Google released a report What is the economic impact of Geo services ? earlier this year prepared by Oxera Consulting Ltd in the UK.
What are geospatial services ?
Oxera incuded all interactive digital mapping and location-based data, products, and services in its definition of geospatial services. This includes providers of satellite imagery, digital maps, satellite positioning signals (GPS/GNSS), navigation devices, geographic information systems (GIS), and geospatial expert service providers. Digital maps include online maps and locally stored maps, but not hardcopy maps. Geospatial products and services generate direct revenue for companies such as ESRI, Garmen, or Digital Globe.
What is value ?
The study aims to quantify the impact of geospatial services on the world economy and consumer welfare. It breaks these impacts down into
- direct effects - revenue generated by firms developong and providing geospatial data, products and services
- consumer effects - the benefits that consumers, business and government experience from using geospatial services from geospatial services
- wider economic benefts - productivity and efficiency improvements resulting in cost savings from geospatial services
Economic impact of global geoservices
Global revenues from geospatial products and services as defined by Oxera is estimated to be $150-$270 billion per year. The geospatial industry is estimated to be growing by 13% per year through 2016. [ There are important assumptions that led to these numbers. The lower estimate of $150 billion/year was estimated using a bottom-up approach based on the Bloomberg BICS classification of companies worldwide and assumptions about allocating the revenue from companies that provide geospatial in addition to other services such as Trimble. The $270 billion number was estimated by scaling up the US revenue estimated by Boston Consulting Group to come up with a world estimate.]
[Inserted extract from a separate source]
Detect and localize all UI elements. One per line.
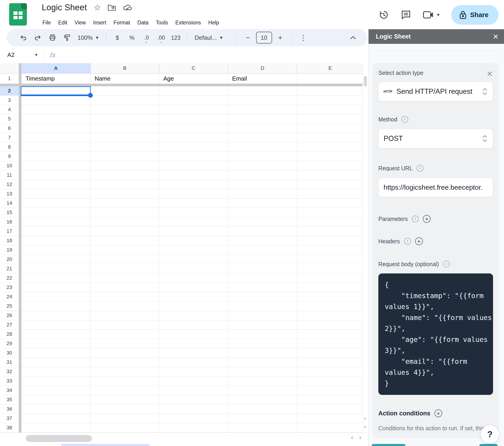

Gross value added (GVA) is the grand total of all revenues ( from final sales and subsidies minus direct taxes ) which are incomes into businesses. Geospatial services are estimated to have a global GVA of $113 billion/year, which is about 0.2% of the world's GVA of $70 trillion.
Geospatial services provide benefits (not including direct purchases of geospatial products and services) to consumers. For example, enabling consumers to find the nearest Thai restaurant in seconds rather than leafing through the yellow pages and looking up the location on a map saves time. Finding the fastest route to the nearest hospital saves time and may actually save lives.
Examples of categories of consumer benefits include more efficient navigation, estimated to provide benefits of $22 billion/year, and educational benefits estimated to amount to $12 billion/year. Faster emergency response to cardiac arrests is estimated to potentially save 152 lives/year in the UK.
Wider economic impact
Geospatial services also make users more efficient. For example, a trucking company that has installed GPS trackers on its vehicles and uses location-aware routng software will be more efficient, delivering items faster and more efficiently. There are also indirect benefits to the general public in improved safety. By getting things to end users and businesses faster and more safely, geospatial services facilitate economic activity.
For example, GPS/GNSS is estimated to provide $10 billion in cost savings to the global economy. Geospatial services are estimated to save 1.1 billion hours of travel time/year and to reduce fuel demand by 3.5 billion liters of gasoline/year.
Thanks to Dr Bob Austin for pointing me to this.